Anna Volodymyrivna Babinets (Анна Володимирівна Бабінець; born 12 June 1984) is a Ukrainian investigative journalist. She is the head of the independent investigative agency Slidstvo.info, a regional editor of the Organized Crime and Corruption Reporting Project, and a member of YanukovychLeaks.

== Biography ==
Babinets was born in Dnipro, Dnipropetrovsk Oblast, in what was then the Ukrainian Soviet Socialist Republic. She studied at Oles Honchar Dnipro National University.

After graduating, Babinets worked for a variety of media outlets, including the magazine The Ukrainian Week, the television show Znak oklyku on TVi, the online outlets Hromadske, Ukrainska Pravda, LB.ua and Dzerkalo Tyzhnia, and the newspaper the Kyiv Post.

In 2012, Babinets co-created with Dmytro Hnap the independent investigative project Slidstvo.info. In February 2014, she co-launched YanukovychLeaks, in which more than 25, 000 documents were published concerning the former President of Ukraine, Viktor Yanukovych, and his entourage. The documents were also shared with the Office of the Attorney General. Babinets herself published multiple reports on Yanukovych's associate, businessman Serhiy Kurchenko, and produced a documentary about YanukovychLeaks entitled Newsroom Mezhyhirya: The Story of Yanukovych Leaks (Ньюзрум Межигір'я: Історія YanukovychLeaks).

In 2015, Babinets became the regional editor of the Organised Crime and Corruption Reporting Project.

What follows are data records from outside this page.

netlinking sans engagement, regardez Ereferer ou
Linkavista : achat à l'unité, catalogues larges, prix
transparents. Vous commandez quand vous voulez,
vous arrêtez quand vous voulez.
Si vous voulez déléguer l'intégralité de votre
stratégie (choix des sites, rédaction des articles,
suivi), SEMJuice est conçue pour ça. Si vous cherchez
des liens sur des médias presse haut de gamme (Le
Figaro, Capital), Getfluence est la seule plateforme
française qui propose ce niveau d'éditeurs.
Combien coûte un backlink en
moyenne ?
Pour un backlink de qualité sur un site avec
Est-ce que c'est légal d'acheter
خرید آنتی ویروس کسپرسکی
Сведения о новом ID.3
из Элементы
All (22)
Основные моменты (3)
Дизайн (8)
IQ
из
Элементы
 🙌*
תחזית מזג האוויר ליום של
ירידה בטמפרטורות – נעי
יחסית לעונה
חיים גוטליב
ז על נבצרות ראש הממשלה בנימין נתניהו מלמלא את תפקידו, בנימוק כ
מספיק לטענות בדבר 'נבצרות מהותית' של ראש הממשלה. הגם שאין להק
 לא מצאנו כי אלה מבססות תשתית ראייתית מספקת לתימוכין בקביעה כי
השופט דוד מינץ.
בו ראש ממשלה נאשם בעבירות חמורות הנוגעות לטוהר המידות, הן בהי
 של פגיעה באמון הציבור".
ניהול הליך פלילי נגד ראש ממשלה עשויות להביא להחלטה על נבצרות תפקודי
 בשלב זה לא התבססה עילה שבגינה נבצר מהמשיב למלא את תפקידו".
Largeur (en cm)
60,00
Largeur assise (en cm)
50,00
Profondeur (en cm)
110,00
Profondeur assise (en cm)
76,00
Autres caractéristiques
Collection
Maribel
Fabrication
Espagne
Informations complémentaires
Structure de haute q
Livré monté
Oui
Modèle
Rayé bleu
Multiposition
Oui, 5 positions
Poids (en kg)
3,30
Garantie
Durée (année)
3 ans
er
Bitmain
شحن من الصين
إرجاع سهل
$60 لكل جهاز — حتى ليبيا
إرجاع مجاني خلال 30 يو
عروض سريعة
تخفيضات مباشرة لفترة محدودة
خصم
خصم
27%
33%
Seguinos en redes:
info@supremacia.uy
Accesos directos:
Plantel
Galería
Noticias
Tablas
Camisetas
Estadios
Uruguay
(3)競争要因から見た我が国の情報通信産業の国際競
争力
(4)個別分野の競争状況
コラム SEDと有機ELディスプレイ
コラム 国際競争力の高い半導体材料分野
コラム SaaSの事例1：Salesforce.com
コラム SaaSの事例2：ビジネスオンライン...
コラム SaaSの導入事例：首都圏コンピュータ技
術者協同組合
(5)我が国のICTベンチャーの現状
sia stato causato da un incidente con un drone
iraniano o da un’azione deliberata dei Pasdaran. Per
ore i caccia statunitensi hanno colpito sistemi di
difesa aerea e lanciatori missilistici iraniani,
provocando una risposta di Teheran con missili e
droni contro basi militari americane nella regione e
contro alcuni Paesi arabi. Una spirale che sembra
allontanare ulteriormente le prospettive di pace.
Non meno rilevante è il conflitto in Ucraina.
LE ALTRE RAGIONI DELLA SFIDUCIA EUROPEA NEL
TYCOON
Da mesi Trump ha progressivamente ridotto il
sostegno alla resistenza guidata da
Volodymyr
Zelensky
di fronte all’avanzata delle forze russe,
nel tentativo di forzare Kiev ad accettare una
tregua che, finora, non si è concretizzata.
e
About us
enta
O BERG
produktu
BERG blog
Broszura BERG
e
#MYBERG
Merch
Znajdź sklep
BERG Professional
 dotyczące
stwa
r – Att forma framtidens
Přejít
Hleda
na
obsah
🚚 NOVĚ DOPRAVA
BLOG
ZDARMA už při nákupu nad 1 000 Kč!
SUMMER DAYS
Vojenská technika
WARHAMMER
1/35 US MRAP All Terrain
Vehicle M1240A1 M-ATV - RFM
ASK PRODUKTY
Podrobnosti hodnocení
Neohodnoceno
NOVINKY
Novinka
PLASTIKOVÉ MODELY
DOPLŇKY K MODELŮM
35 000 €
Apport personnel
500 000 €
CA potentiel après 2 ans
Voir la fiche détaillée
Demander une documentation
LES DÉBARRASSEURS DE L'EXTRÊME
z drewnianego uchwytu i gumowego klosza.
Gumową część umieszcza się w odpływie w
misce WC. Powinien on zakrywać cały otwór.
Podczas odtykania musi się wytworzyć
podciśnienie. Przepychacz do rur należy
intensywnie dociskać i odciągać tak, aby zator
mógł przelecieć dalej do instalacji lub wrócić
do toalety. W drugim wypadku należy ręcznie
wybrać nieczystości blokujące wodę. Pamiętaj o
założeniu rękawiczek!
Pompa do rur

In 2017, Babinets and Vlad Lavrov were among 300 reporters who collaborated with the International Consortium of Investigative Journalists to report on the Panama Papers that exposed the hidden infrastructure and global scale of offshore tax havens; Babinets and Lavrov contributed 2016 reports on the President of Ukraine Petro Poroshenko's involvement in the scandal. The report received the 2017 Pulitzer Prize for Explanatory Reporting.

In 2017, Babinets, alongside Lavrov, Hnap and Olga Loginova, produced the investigative documentary Killing Pavel (Вбивство Павла) about the murder of journalist Pavel Sheremet. It was awarded the 2017 Investigative Reporters and Editors Award for Investigative Reporting.

In 2019, Babinets received the International Women's Media Foundation's Courage in Journalism Award for her investigative journalism.